Le secrétaire d’Etat américain, Marco Rubio, a parlé d’« énormes progrès », et s’est dit « très optimiste ». Pour lui, a-t-il confié dans la soirée, dimanche 23 novembre, aux journalistes massés dans une petite salle surchauffée de la représentation permanente des Etats-Unis à Genève, les discussions engagées pour trouver une issue à la guerre en Ukraine, déclenchée voici bientôt quatre ans par la Russie, « se sont vraiment accélérées dans les dernières 96 heures », bien qu’« une série de questions » restent à éclaircir, a-t-il reconnu en référence au plan Trump dévoilé quelques jours plus tôt.
Sur les hauteurs du lac Léman, le diplomate en chef de l’administration Trump vient de rencontrer tour à tour les négociateurs ukrainiens et européens, en compagnie de l’envoyé spécial du président américain, Steve Witkoff, de son gendre, Jared Kushner, et du secrétaire à l’armée, Daniel Driscoll. Avec un objectif, encore loin d’être atteint : apaiser le choc suscité à Kiev et dans les capitales européennes par les dernières propositions de l’administration Trump, concoctées dans le dos de ses alliés continentaux, mais en concertation étroite avec les émissaires du Kremlin.

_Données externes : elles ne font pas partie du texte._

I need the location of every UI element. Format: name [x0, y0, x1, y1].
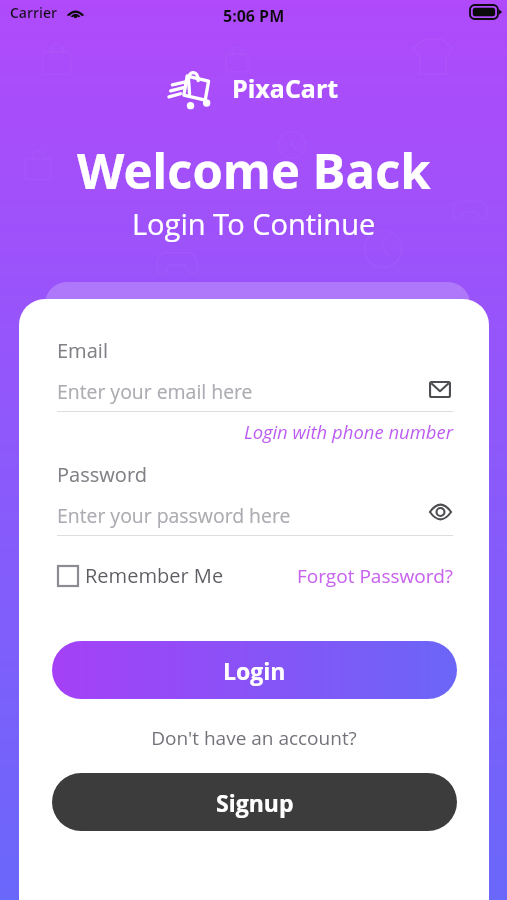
staticText: Carrier	[10, 3, 58, 22]
staticText: Forgot Password?	[297, 563, 453, 589]
staticText: PixaCart	[232, 71, 339, 105]
button[interactable]: Email	[427, 380, 453, 402]
staticText: Welcome Back	[77, 137, 431, 204]
staticText: Don't have an account?	[19, 725, 489, 751]
staticText: Login To Continue	[132, 204, 376, 243]
staticText: 5:06 PM	[223, 5, 285, 27]
staticText: Password	[57, 461, 147, 488]
staticText: Login	[223, 655, 286, 686]
button[interactable]: Signup	[52, 773, 457, 831]
button[interactable]: Show password	[427, 504, 453, 526]
staticText: Login with phone number	[57, 419, 453, 444]
button[interactable]: Remember Me	[57, 562, 224, 589]
button[interactable]: Login with phone number	[57, 419, 453, 444]
staticText: Enter your email here	[57, 378, 427, 404]
staticText: Email	[57, 337, 108, 364]
staticText: Signup	[216, 787, 294, 818]
staticText: Enter your password here	[57, 502, 427, 528]
button[interactable]: Login	[52, 641, 457, 699]
staticText: Remember Me	[85, 562, 224, 589]
button[interactable]: Forgot Password?	[297, 563, 453, 589]
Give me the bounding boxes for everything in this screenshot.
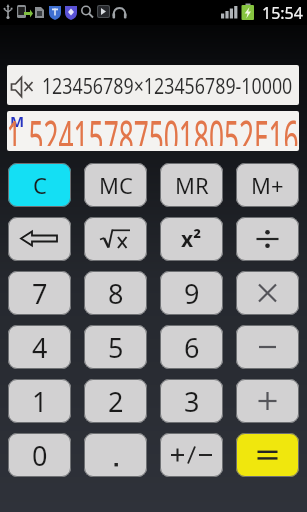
button[interactable]: 8: [84, 271, 147, 315]
staticText: M+: [251, 170, 284, 200]
button[interactable]: 3: [160, 379, 223, 423]
button[interactable]: [236, 271, 299, 315]
button[interactable]: [84, 217, 147, 261]
button[interactable]: 5: [84, 325, 147, 369]
button[interactable]: [236, 325, 299, 369]
staticText: 4: [32, 329, 48, 366]
staticText: 0: [32, 437, 48, 474]
button[interactable]: 2: [84, 379, 147, 423]
button[interactable]: [236, 217, 299, 261]
button[interactable]: 0: [8, 433, 71, 477]
staticText: C: [33, 170, 47, 200]
staticText: 9: [184, 275, 200, 312]
staticText: 8: [108, 275, 124, 312]
button[interactable]: MC: [84, 163, 147, 207]
button[interactable]: [8, 217, 71, 261]
staticText: 1.524157875018052E16: [6, 106, 299, 146]
staticText: 123456789×123456789-10000: [42, 70, 293, 100]
staticText: 3: [184, 383, 200, 420]
button[interactable]: 4: [8, 325, 71, 369]
button[interactable]: 7: [8, 271, 71, 315]
staticText: 6: [184, 329, 200, 366]
staticText: 15:54: [262, 2, 303, 24]
button[interactable]: [236, 379, 299, 423]
staticText: 2: [108, 383, 124, 420]
staticText: MR: [175, 170, 209, 200]
button[interactable]: MR: [160, 163, 223, 207]
button[interactable]: C: [8, 163, 71, 207]
button[interactable]: [236, 433, 299, 477]
staticText: 1: [32, 383, 48, 420]
staticText: MC: [99, 170, 133, 200]
button[interactable]: M+: [236, 163, 299, 207]
button[interactable]: [84, 433, 147, 477]
staticText: x²: [181, 225, 202, 254]
button[interactable]: 6: [160, 325, 223, 369]
button[interactable]: x²: [160, 217, 223, 261]
staticText: M: [10, 111, 25, 131]
button[interactable]: 9: [160, 271, 223, 315]
staticText: 5: [108, 329, 124, 366]
button[interactable]: 1: [8, 379, 71, 423]
button[interactable]: [160, 433, 223, 477]
staticText: 7: [32, 275, 48, 312]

Arrivé tôt dimanche de Washington, le secrétaire d’Etat a achevé sa journée face à la délégation ukrainienne, accompagnée de représentants français, britanniques et allemands. Dès le matin, à la résidence française voisine, les trois plus importants alliés européens de Kiev, (le E3, France, Allemagne, Royaume-Uni) se sont concertés avant de rencontrer, cette fois dans la mission allemande, les émissaires ukrainiens conduits par le bras droit de Volodymyr Zelensky, Andriy Yermak. Les uns et les autres, rejoints par des diplomates italien ou canadien, tentent de peaufiner leurs contre-propositions afin d’infléchir le plan Trump, qu’ils considèrent, dans un euphémisme destiné à ne pas braquer l’ancien promoteur, comme une simple « base de travail ». « Les Russes sont absents, qui poursuivent leur guerre, alors que nous sommes là pour parler d’une paix juste et durable », insistait un représentant européen.